Communities require a lot of support in terms of food security, education, infrastructure development and maintenance.
So in order to generate revenues for conservation and community development we need investments since the only source of revenue for now is tourism.
TI: Tanzania’s Norther Safari Circuit is said to be reaching saturation. What are the opportunities in Nogorongoro Conservation Area?
FM: There is room for further development in Ngorongoro, although we have not yet conducted a comprehensive study to know how much of tourism that we need to develop.
This is what majority of the stakeholders feels.
They perceive the crater to be the most precious part of NCA and any physical development around the crater will further damage the scenery and visitor experiences.
It is therefore important to diversify and invest elsewhere.
There are two other volcanic craters: Olmoti and Empaka where there are no roads at the moment.
We have other areas that are wider than Ngorongoro but very beautiful and natural, we have Oldupai Gorge where there is still room for some development.

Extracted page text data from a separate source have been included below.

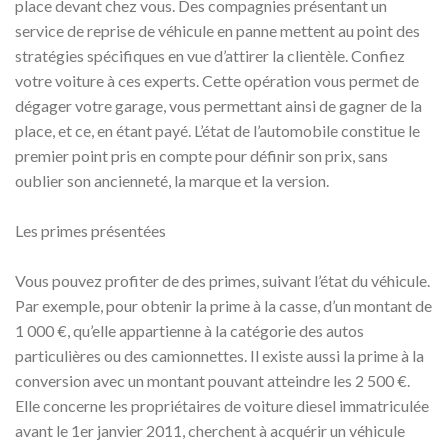
place devant chez vous. Des compagnies présentant un
service de reprise de véhicule en panne mettent au point des
stratégies spécifiques en vue d’attirer la clientèle. Confiez
votre voiture à ces experts. Cette opération vous permet de
dégager votre garage, vous permettant ainsi de gagner de la
place, et ce, en étant payé. L’état de l’automobile constitue le
premier point pris en compte pour définir son prix, sans
oublier son ancienneté, la marque et la version.
Les primes présentées
Vous pouvez profiter de des primes, suivant l’état du véhicule.
Par exemple, pour obtenir la prime à la casse, d’un montant de
1 000 €, qu’elle appartienne à la catégorie des autos
particulières ou des camionnettes. Il existe aussi la prime à la
conversion avec un montant pouvant atteindre les 2 500 €.
Elle concerne les propriétaires de voiture diesel immatriculée
avant le 1er janvier 2011, cherchent à acquérir un véhicule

So we want a unified strategy to identify other areas order than Ngorongoro where we can push tourism physical investments, that has to be consistent with protection of nature and the high value kind of tourism we have in the Area.
That’s a long term strategy that would ease the tension along the main crater.
TI: Are you looking for high-end type of lodges only, like 5 stars?
FM: Any type of investment is welcome as long as it is consistent with nature conservation and comfort.
So any kind of sustainable tourism can be allowed in areas that are less developed.
TI: Tanzania is gaining global attention as an investment destination of choice thanks to the recent large discoveries of natural gas. What makes tourism still a crucial industry for Tanzania?
FM: Gas and oil prices move up and down depending on the supply elsewhere but you cannot create the natural environment that we have in Tanzania.
The tourism offer in Tanzania, particularly wildlife tourism, cannot be compared with any other country on earth.
I still feel that the income that we receive from tourism is not optimal and can be increased through careful planning.
So I still feel the government has to plan better, develop better sustainable tourism because comparatively we are better than any country on earth.